Required Skills and Abilities
- Education: Studying Computer Science, Data Science, Information Technology, or a related field.
- Technical Skills:
- Proficiency in Python and data processing libraries (e.g., Py Spark, Pandas).
- Experience with data mining tools and techniques (e.g., BeautifulSoup, Scrapy, Selenium).
- Understanding of data architecture concepts (data warehouses, data lakes, and cloud platforms).
- Familiarity with data pipeline tools (e.g., Apache Airflow) and cloud management.
- Familiarity with SQL for database management.
- Basic understanding of HTML, CSS, JavaScript, and web structures.
- Knowledge of LLM frameworks and tools (e.g., LangChain, LangGraph, RAG).
- Soft Skills:
- Strong problem-solving skills, attention to detail, and a passion for data engineering.
- Good communication skills in both Vietnamese and English.
Others:
- Duration: 3 months.
- Allowance: 3-4 million VND per month.
- Eligibility: Open to 3rd-year or final-year students.
- Career Opportunity: Potential for full-time employment after the internship.

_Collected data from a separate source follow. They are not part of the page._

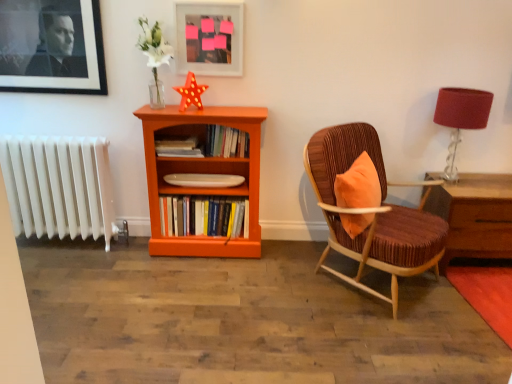 This screenshot has height=384, width=512. What do you see at coordinates (202, 173) in the screenshot?
I see `orange wood bookcase at center` at bounding box center [202, 173].

Describe the element at coordinates (51, 47) in the screenshot. I see `black matte picture frame at upper left, which is the 2th picture frame from right to left` at that location.

This screenshot has height=384, width=512. What are the coordinates of `velvet brown armchair at right` in the screenshot? It's located at (372, 213).

This screenshot has width=512, height=384. I want to click on matte white picture frame at upper center, the first picture frame positioned from the right, so click(x=209, y=39).

The image size is (512, 384). What do you see at coordinates (178, 147) in the screenshot? I see `hardcover books at center, positioned as the 2th book in top-to-bottom order` at bounding box center [178, 147].

The height and width of the screenshot is (384, 512). Describe the element at coordinates (204, 216) in the screenshot. I see `hardcover books at center, the third book from the top` at that location.

This screenshot has width=512, height=384. I want to click on orange wood bookcase at center, so click(x=202, y=173).

Is velvet brown armchair at right placed right next to black matte picture frame at upper left, which is counted as the first picture frame, starting from the left?

velvet brown armchair at right is not next to black matte picture frame at upper left, which is counted as the first picture frame, starting from the left, and they're not touching.

Is the position of velvet brown armchair at right less distant than that of black matte picture frame at upper left, which is counted as the first picture frame, starting from the left?

Yes, the depth of velvet brown armchair at right is less than that of black matte picture frame at upper left, which is counted as the first picture frame, starting from the left.

From the image's perspective, is velvet brown armchair at right located above black matte picture frame at upper left, which is counted as the first picture frame, starting from the left?

No, from the image's perspective, velvet brown armchair at right is not above black matte picture frame at upper left, which is counted as the first picture frame, starting from the left.

Consider the image. From the image's perspective, which one is positioned higher, orange wood bookcase at center or hardcover books at center, acting as the 1th book starting from the top?

hardcover books at center, acting as the 1th book starting from the top, is shown above in the image.

Between orange wood bookcase at center and hardcover books at center, which is the third book from bottom to top, which one appears on the left side from the viewer's perspective?

orange wood bookcase at center is more to the left.

What's the angular difference between orange wood bookcase at center and hardcover books at center, which is the third book from bottom to top,'s facing directions?

The facing directions of orange wood bookcase at center and hardcover books at center, which is the third book from bottom to top, are 8.96e-05 degrees apart.

Between point (150, 198) and point (240, 139), which one is positioned behind?

The point (150, 198) is behind.

How many degrees apart are the facing directions of matte white picture frame at upper center, the first picture frame positioned from the right, and hardcover books at center, acting as the 1th book starting from the top?

0.000172 degrees separate the facing orientations of matte white picture frame at upper center, the first picture frame positioned from the right, and hardcover books at center, acting as the 1th book starting from the top.

Is matte white picture frame at upper center, the first picture frame positioned from the right, oriented away from hardcover books at center, which is the third book from bottom to top?

matte white picture frame at upper center, the first picture frame positioned from the right, does not have its back to hardcover books at center, which is the third book from bottom to top.

From the image's perspective, which object appears higher, matte white picture frame at upper center, placed as the 2th picture frame when sorted from left to right, or hardcover books at center, acting as the 1th book starting from the top?

matte white picture frame at upper center, placed as the 2th picture frame when sorted from left to right, is shown above in the image.

Considering the positions of objects matte white picture frame at upper center, the first picture frame positioned from the right, and hardcover books at center, acting as the 1th book starting from the top, in the image provided, who is behind, matte white picture frame at upper center, the first picture frame positioned from the right, or hardcover books at center, acting as the 1th book starting from the top,?

hardcover books at center, acting as the 1th book starting from the top, is further away from the camera.

Is there a large distance between black matte picture frame at upper left, which is counted as the first picture frame, starting from the left, and orange wood bookcase at center?

That's not correct — black matte picture frame at upper left, which is counted as the first picture frame, starting from the left, is a little close to orange wood bookcase at center.

Is black matte picture frame at upper left, which is counted as the first picture frame, starting from the left, surrounding orange wood bookcase at center?

No, orange wood bookcase at center is located outside of black matte picture frame at upper left, which is counted as the first picture frame, starting from the left.

Considering the sizes of objects black matte picture frame at upper left, which is the 2th picture frame from right to left, and orange wood bookcase at center in the image provided, who is smaller, black matte picture frame at upper left, which is the 2th picture frame from right to left, or orange wood bookcase at center?

With smaller size is black matte picture frame at upper left, which is the 2th picture frame from right to left.

Which of these two, black matte picture frame at upper left, which is the 2th picture frame from right to left, or orange wood bookcase at center, stands taller?

Standing taller between the two is orange wood bookcase at center.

Applications Close - 24 November 2024
About Us:
ABC Studio (Ai Bigdata Content Studio), are an innovative Korea-Vietnam AI & Bigdata company, specialized in generative AI and Bigdata engineering especially for Market Intelligence and Vision graphics industry.
Our visions are:
- the global best market data company, having global e-commerce and SNS bigdata
the leading innovative AI contents engineering company at movie (VFX) and webtoon and social marketing
- At the moment, we have partnerships with Korean companies in Webtoon, movie industry, fashion, cosmetic, food, digital marketing companies.
We are waiting for enthusiastic and talented interns who are willing to accompany our long and meaningful journey together.